Hoje sabemos quão ingênua era nossa visão desses bandidos, como se fossem alternativa à repressão da ditadura. Em 1968, p. ex., o artista plástico Hélio Oiticica chegou a colocar numa de suas obras a frase Seja marginal. Seja herói.
Vale ressalvar que os grandes bicheiros não eram criminosos tão terríveis quanto os traficantes que os sucederam como autoridades máximas dos morros, mas estavam muito longe de ser bonzinhos como a mitologia da esquerda os pintava.
Não me excluo dessa babaquice generalizada, mas desembarquei dela antes da maioria. É que a ditadura, para desmoralizar os presos políticos, resolveu colocá-los na companhia de presos comuns e os resultados foram catastróficos.
Na Ilha Grande, da convivência forçada resultaram lições valiosas para os marginais aprenderem a se organizar de forma profissional, fundando os comandos que até hoje impõem a lei do cão aos pobres favelados.

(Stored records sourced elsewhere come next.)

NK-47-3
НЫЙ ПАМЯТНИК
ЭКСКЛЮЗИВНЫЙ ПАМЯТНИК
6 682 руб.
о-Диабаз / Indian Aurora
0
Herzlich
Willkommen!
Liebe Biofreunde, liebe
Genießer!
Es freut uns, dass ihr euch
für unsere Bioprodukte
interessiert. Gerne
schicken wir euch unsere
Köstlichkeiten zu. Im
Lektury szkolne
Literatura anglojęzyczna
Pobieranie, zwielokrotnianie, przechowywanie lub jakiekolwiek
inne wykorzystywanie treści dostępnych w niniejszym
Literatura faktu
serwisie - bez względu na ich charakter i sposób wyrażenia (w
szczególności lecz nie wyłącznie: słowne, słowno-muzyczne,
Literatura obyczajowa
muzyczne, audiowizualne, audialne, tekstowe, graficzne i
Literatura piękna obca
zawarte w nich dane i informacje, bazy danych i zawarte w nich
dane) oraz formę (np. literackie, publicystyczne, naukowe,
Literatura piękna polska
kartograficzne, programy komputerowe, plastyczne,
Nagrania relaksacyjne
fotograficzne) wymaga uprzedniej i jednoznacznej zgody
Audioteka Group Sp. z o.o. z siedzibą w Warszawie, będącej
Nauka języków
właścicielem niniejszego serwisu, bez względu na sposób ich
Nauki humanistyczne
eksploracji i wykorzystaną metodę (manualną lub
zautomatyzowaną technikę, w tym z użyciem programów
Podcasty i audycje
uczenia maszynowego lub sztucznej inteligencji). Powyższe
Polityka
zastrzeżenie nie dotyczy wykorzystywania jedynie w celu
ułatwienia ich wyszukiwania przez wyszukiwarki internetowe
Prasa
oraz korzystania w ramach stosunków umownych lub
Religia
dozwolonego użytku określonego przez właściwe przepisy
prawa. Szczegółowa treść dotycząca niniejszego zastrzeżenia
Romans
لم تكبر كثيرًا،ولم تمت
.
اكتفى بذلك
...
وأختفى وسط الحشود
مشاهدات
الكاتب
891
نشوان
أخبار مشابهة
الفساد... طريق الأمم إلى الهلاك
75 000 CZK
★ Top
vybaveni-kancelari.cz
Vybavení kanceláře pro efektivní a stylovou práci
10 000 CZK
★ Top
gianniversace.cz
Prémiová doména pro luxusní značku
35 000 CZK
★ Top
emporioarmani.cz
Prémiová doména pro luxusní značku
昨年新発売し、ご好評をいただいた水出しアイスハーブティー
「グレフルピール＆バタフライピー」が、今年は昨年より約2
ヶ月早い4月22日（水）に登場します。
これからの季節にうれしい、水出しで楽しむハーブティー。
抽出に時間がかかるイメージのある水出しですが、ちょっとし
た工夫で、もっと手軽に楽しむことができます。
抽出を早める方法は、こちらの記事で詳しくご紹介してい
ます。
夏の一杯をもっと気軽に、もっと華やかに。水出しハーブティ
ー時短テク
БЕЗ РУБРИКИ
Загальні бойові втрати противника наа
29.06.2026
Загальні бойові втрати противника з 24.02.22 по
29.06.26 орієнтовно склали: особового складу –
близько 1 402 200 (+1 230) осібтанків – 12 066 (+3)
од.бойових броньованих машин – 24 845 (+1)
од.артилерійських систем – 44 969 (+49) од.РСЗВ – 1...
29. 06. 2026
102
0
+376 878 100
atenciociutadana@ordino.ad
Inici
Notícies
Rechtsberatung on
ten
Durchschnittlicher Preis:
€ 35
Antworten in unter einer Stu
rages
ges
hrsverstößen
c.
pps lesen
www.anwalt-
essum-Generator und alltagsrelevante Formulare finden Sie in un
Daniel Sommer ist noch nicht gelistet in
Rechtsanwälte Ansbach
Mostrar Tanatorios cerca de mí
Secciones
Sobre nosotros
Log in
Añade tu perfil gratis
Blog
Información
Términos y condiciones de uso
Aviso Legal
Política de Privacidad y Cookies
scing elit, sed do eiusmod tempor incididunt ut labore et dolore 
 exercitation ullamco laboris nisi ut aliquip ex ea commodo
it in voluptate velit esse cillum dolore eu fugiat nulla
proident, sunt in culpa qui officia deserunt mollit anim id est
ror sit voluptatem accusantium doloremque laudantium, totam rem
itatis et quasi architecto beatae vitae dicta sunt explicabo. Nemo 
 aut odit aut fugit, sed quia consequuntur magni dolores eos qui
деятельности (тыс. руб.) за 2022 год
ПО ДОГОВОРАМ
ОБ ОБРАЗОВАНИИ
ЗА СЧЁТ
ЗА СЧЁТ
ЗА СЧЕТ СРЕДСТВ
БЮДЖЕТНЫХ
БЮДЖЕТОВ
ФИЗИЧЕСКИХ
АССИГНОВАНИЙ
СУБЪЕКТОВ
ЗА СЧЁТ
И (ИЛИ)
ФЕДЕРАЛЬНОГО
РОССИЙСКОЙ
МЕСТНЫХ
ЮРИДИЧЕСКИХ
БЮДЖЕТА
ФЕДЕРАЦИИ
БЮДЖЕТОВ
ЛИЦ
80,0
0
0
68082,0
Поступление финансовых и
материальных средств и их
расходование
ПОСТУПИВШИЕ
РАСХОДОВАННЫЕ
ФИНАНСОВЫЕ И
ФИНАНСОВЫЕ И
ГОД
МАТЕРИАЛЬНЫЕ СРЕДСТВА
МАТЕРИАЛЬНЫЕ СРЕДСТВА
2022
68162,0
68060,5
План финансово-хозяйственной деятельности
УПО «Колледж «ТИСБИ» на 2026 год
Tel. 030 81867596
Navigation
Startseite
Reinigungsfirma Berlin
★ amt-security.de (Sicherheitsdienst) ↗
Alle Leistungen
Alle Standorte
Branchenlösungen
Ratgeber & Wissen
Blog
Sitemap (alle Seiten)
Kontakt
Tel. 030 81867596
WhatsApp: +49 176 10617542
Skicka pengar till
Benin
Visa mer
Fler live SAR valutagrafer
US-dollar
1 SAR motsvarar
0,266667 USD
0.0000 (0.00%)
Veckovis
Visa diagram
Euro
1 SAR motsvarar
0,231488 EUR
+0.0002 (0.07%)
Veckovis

E em 1969, seis companheiros do Movimento de Ação Revolucionária fugiram do presídio Frei Caneca (RJ) juntamente com três marginais, que em seguida aderiram à guerrilha. Quando o primeiro dos marginais foi preso de novo, delatou rapidamente todos os militantes do MAR que pôde.
Ficamos sabendo disso tudo na VPR e concluímos que até poderíamos somar forças com os presos comuns em fugas, mas depois deveríamos separarmo-nos deles o quanto antes, porque não tinham os mesmos motivos que nós para resistirem às torturas.
A cultura do submundo brasileiro era (e é) de amoral promiscuidade entre policiais e bandidos. o que, aliás, foi bem mostrado no filme Lúcio Flávio, Passageiro da Agonia, do Hector Babenco: os tiras, além de dar-lhes proteção, chegavam a sugerir os roubos mais promissores e a fornecer armas aos bandidos, para depois arrancarem deles parte substancial do butim. (por Celso Lungaretti)
3 comentários:
Uma lembrança: Quanto a Caminhando, do Geraldo Vandré, um dos jurados anotou no seu voto: LEFT. Desde aquela época conservo um disquinho compacto do Caminhando com um adesivo LEFT no selo. Lembro que foi até difícil encontrar o compacto
Nos sebos dava para encontrar esse e até um mais raro ainda: o do Caetano Veloso cantando "É Proibido Proibir" de um lado e, do outro, fazendo aquele discurso irado ("Ambiente de Festival") aos que o vaiavam.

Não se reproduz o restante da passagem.